#### [YOUR INSTRUCTIONS]
In the records that follow, locate every line with "Edition" and extract it.
TASK INPUT START
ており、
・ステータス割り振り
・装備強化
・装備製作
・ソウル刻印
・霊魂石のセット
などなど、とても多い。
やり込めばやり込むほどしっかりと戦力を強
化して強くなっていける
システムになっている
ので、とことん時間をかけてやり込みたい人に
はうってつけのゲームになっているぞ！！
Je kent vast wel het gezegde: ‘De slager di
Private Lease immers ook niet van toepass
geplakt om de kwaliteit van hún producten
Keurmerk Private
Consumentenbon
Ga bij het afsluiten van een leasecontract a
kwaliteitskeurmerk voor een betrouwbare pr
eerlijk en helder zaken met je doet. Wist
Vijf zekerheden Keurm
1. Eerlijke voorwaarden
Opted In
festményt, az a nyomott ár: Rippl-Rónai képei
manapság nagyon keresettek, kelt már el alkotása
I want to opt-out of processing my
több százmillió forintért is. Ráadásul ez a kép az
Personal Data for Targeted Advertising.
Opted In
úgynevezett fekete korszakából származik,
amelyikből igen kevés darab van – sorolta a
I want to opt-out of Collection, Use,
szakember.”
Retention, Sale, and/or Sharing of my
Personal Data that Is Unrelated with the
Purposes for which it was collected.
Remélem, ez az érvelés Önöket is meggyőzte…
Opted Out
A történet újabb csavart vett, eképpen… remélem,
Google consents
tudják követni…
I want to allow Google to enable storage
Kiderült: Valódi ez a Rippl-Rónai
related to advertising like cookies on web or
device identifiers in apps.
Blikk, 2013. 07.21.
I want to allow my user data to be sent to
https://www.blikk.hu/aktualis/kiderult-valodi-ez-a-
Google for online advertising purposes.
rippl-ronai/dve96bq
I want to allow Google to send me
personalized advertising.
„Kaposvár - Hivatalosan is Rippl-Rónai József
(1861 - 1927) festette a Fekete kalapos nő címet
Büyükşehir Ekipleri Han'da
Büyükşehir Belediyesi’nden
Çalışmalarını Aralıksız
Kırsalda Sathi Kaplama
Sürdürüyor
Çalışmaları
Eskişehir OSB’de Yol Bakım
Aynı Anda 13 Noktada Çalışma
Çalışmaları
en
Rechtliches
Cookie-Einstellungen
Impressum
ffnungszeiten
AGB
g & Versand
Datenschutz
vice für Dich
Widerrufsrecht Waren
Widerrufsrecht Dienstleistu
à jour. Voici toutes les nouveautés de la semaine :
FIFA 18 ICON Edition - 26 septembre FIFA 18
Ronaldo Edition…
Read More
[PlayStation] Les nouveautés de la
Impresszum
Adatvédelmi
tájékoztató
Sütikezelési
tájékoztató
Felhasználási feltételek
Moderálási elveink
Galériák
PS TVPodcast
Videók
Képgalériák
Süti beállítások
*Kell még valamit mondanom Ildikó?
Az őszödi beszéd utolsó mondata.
TASK INPUT END
#### [PROBLEM SOLUTION]
FIFA 18 ICON Edition - 26 septembre FIFA 18
Ronaldo Edition…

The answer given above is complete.